= IV for Percussion Ensemble =

Ensemble by Johanna Magdalena Beyer

IV is the fourth movement in the complete five-movement work titled PERCUSSION composed by Johanna Magdalena Beyer from October to December 1935. The complete work, PERCUSSION, is published by Smith Publications.

IV for Percussion Ensemble by German composer Johanna Beyer is a work for percussion ensemble that involves the use of nine different unspecified instruments. All other aspects of the work, including dynamics, rhythms, articulations, and, to an extent, tempo, are defined.

==Instrumentation==
IV is scored for nine different playing surfaces. These surfaces are not defined by the composer. The director of the ensemble performing this work will choose instrumentation that works best with each other for this piece.

==Analysis==
The time signature is 7/8, and one player has an ostinato eighth-note rhythm controlling all tempo and major dynamic changes. This piece uses rhythms, dynamics, and accents to build structure, and shows an exposition, rise, climax, and resolution using pyramids of voices. The rhythmic structure of IV is complex because each time a rhythm repeats, another rhythm crosses it, and continues to add crossed rhythms until the midway point of the section, where the cross rhythms uncross themselves and starts again. This pattern happens a total of six times. Performance time for this piece is about 2 minutes and 15 seconds.

==Performances==
The first known complete performance of PERCUSSION was performed by the Southern Illinois University Carbondale Percussion Group (SIUCPG), conducted by Ron Coulter, at the 5th Annual Outside the Box New Music Festival (Carbondale, Illinois) on 3 April 2011. That program included world premiers of Beyer's PERCUSSION, Strive, Horizons, and Daniel Kessner's A Knocktet. As well as rare performances of Colin McPhee's Kachapi Mas, Lou Harrison's Oriental, Franziska Boas’ Changing Tensions, and Jose Ardevol's Preludio a 11.

==Composition==
	Published in 1936, IV was one of the first major works for percussion ensemble, and the only work published during Beyer's lifetime. It is unknown why Beyer chose the title "IV". Beyer's compositional style focuses on experimental music and American contemporary music, which includes new music, atonal music, music with chance operations, and music for percussion. Beyer emigrated from Germany to New York City at a time when interest in new music was starting to grow rapidly. Beyer surrounded herself with people such as Henry Cowell, John Cage, and Charles Seeger, and studied music composition with them. Cowell was an innovative composer, using abnormal playing techniques to create new sounds from instruments, and Beyer took Cowell's percussion class at The New School, where Cowell's influence may have been her starting point for creating music for percussion ensemble. Beyer is one of the first composers to focus on music for percussion ensemble, and popularized the concept of music for percussion ensemble with IV as well as other of her many later works for percussion.

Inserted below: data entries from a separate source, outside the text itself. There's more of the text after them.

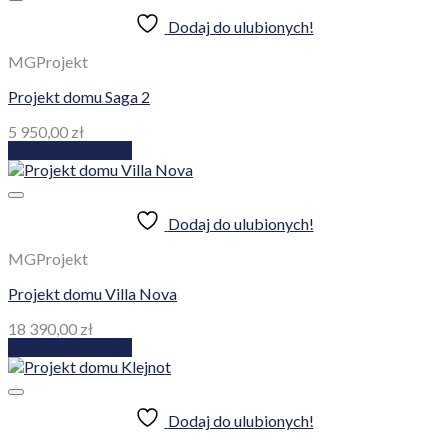
Dodaj do ulubionych!
MGProjekt
Projekt domu Saga 2
5 950,00
zł
Dodaj do koszyka
Dodaj do ulubionych!
MGProjekt
Projekt domu Villa Nova
18 390,00
zł
Dodaj do koszyka
Dodaj do ulubionych!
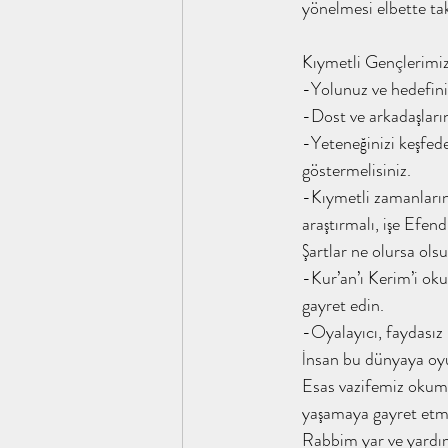
yönelmesi elbette takv
Kıymetli Gençlerimiz
-Yolunuz ve hedefiniz
-Dost ve arkadaşlarını
-Yeteneğinizi keşfede
göstermelisiniz.
-Kıymetli zamanlarını
araştırmalı, işe Efen
Şartlar ne olursa ol
-Kur’an’ı Kerim’i oku
gayret edin.
-Oyalayıcı, faydasız
İnsan bu dünyaya oyu
Esas vazifemiz okum
yaşamaya gayret etme
Rabbim yar ve yardı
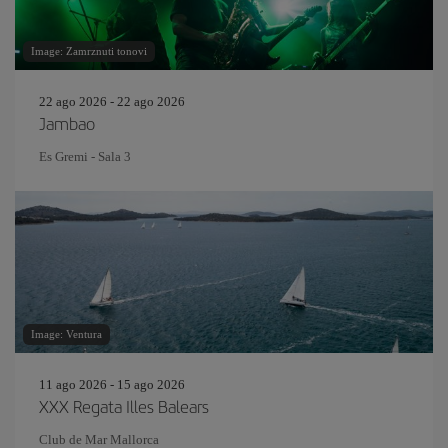
Image: Zamrznuti tonovi
22 ago 2026 - 22 ago 2026
Jambao
Es Gremi - Sala 3
Image: Ventura
11 ago 2026 - 15 ago 2026
XXX Regata Illes Balears
Club de Mar Mallorca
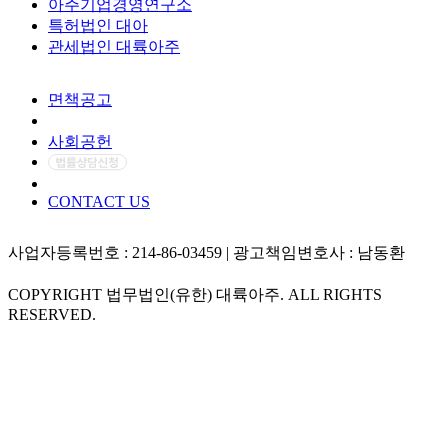
아주기업경영연구소
특허법인 대아
관세법인 대륙아주
면책공고
개인정보처리방침
사회공헌
CONTACT US
사업자등록번호 : 214-86-03459 | 광고책임변호사 : 남동환
COPYRIGHT 법무법인(유한) 대륙아주. ALL RIGHTS
RESERVED.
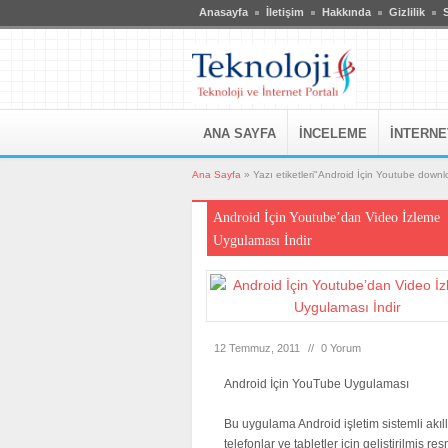
Anasayfa
İletişim
Hakkında
Gizlilik
S
ANA SAYFA
İNCELEME
İNTERNE
Ana Sayfa
»
Yazı etiketleri"Android İçin Youtube down
Android İçin Youtube’dan Video İzleme
Uygulaması İndir
12 Temmuz, 2011
//
0 Yorum
Android İçin YouTube Uygulaması
Bu uygulama Android işletim sistemli akıll
telefonlar ve tabletler için geliştirilmiş res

==Other percussion ensemble works by Johanna Beyer==
- Percussion Suite in 3 Movements (1933)
- PERCUSSION (1935)
- March for 30, Percussion Instruments (1939)
- Percussion, opus 14 (1939)
- Three Movements for Percussion (1939)
- Waltz for Percussion (1939)
- Strive (July 1941)
- Horizons (April 1942)

==Recordings==
- "ORIGINS: forgotten percussion works, vol. 1", Percussion Art Ensemble, directed by Ron Coulter, (Kreating SounD KSD 4, 2012)

==Sources==
- Coulter, Ron. "Forgotten Percussion Works: Johanna Magdalena Beyer" Percussive Notes Online Research Edition, Vol. 1, pgs. 5-23, December 2016.